De acordo com a denúncia, o relacionamento entre o casal era marcado por ciúmes, ameaças e agressões físicas e verbais, tendo a vítima registrado ocorrências policiais ao longo do tempo. No fim de 2023, a Justiça determinou o afastamento do acusado por meio de medidas protetivas. No início de 2024, contudo, a vítima pediu o divórcio, o que aumentou os conflitos entre os dois em razão de uma disputa por duas lojas do ramo n a cidade.
Segundo a acusação, no dia 28 de março de 2024, por volta das 13 horas, o acusado foi até o local de trabalho da ex-companheira, mesmo proibido de se aproximar, e, após uma discussão, ele atirou contra ela à curta distância, causando sua morte.
Relembre o caso
Edney Pereira dos Santos, de 39 anos, foi denunciado por matar, com três tiros, a ex-esposa Regiane Pires da Silva, depois de descumprir medida protetiva que o obrigava a manter distância de 300 metros da vítima. O crime ocorreu no dia 28 de março de 2024, dentro do escritório de uma loja de venda de autopeças que pertencia ao ex-casal, mas que era administrada por Regiane desde a separação (eles possuíam duas lojas do ramo – uma em frente à outra).

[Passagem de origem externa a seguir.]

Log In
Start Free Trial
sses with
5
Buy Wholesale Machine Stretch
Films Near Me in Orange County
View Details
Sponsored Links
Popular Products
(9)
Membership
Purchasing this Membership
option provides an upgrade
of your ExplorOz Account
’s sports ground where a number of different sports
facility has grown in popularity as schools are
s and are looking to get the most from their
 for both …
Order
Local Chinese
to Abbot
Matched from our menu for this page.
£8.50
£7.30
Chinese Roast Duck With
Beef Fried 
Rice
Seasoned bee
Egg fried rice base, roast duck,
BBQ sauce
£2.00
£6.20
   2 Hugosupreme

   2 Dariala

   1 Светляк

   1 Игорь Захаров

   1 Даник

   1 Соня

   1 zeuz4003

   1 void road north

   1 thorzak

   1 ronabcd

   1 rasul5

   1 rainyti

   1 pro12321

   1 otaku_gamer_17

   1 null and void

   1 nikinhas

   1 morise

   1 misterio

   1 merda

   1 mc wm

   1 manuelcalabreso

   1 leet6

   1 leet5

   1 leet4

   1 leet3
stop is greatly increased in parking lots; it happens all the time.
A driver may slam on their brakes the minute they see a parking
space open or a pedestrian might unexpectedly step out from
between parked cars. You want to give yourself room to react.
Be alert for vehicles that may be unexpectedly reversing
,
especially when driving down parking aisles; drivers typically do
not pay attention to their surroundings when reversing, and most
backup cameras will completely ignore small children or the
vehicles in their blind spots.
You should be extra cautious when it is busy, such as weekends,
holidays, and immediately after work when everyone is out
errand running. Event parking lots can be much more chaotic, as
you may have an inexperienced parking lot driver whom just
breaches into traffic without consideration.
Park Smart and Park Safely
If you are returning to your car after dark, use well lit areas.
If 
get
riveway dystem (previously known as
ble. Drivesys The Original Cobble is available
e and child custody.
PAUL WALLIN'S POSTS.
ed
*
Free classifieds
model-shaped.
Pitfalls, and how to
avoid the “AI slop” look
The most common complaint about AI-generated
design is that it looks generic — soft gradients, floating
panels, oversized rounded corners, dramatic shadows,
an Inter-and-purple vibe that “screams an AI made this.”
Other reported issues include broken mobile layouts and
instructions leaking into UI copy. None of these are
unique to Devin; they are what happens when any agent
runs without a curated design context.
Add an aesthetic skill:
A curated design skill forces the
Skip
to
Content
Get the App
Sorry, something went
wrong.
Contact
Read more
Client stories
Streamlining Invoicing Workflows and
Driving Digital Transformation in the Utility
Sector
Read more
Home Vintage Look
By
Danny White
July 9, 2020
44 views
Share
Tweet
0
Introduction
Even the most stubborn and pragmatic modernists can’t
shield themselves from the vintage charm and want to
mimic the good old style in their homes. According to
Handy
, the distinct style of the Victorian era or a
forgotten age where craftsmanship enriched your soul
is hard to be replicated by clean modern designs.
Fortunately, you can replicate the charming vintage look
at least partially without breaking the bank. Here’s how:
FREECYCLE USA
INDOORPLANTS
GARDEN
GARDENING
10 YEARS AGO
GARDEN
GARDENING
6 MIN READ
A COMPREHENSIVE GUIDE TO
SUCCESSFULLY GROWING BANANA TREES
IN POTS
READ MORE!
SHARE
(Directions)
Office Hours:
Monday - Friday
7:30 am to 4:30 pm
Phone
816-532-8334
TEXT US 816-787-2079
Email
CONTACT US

No dia 28 de março, por volta das 13 horas, a vítima pediu que uma funcionária fosse até a outra loja, administrada pelo ex-marido, pedir que ele ajudasse a encontrar a chave de um cofre onde ficavam guardadas suas joias. Segundo a funcionária, Edney autorizou que ela procurasse o objeto e disse que iria até o carro buscar algo. O suspeito, então, pegou a arma do crime, foi até a loja vizinha, descumprindo a medida protetiva.
Ao chegar ao local, ele passou por dois funcionários, e se dirigiu ao escritório onde estava Regiane. Imagens de câmera de segurança mostraram que ele agrediu a mulher e, posteriormente, efetuou os três disparos. Os funcionários ouviram os gritos de socorro da vítima, mas quando chegaram ao local ela já estava morta.